When transferring files to or from a Kubernetes persistent volume you may want to use a specific directory as the base of the directory tree to transfer other than the root directory of the PVC.
For example, imagine the PVC contains a directory structure like the following.
/
|
|-- models/
| |
| |-- alpha/
| | | afile1
| | | afile2
| |
| |-- beta/
| | | bfile1
| | | bfile2
In our example we want to transfer all the files from the /models/beta directory to the S3 bucket recursively. In that case use the pvc_dir parameter to specify the directory to use as the base of the recursive transfer.
from netapp_dataops.k8s.data_movers.s3 import S3DataMover
data_mover = S3DataMover(credentials_secret="my_secret_name", s3_host="s3.example.com")
mover_job = data_mover.put_bucket(bucket="TrainingSet1", pvc="dataops-volume-1", pvc_dir="models/beta/")You can specify Kubernetes resource requests and limits with the appropriate parameters for any of the S3 data mover operations. This will help make sure the cpu or memory used by the data mover jobs is properly constrained.

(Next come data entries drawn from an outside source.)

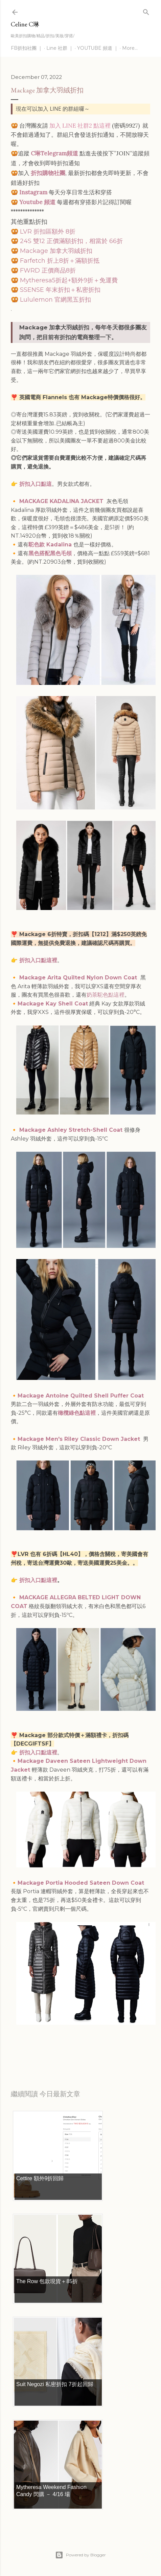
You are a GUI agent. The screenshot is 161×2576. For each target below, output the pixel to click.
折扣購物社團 (48, 173)
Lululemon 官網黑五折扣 (55, 299)
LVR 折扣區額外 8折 (47, 231)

The requests and limits are specified during the creation of the data mover object.
from netapp_dataops.k8s.data_movers.s3 import S3DataMover
data_mover = S3DataMover(
credentials_secret="my_secret_name",
s3_host="s3.example.com",
cpu_request="300m",
cpu_limit="500m",
memory_request="8000Ki",
memory_limit="20000Ki"
)Refer to the Kubernetes documentation for managing resources for containers for details on how to set requests and limits.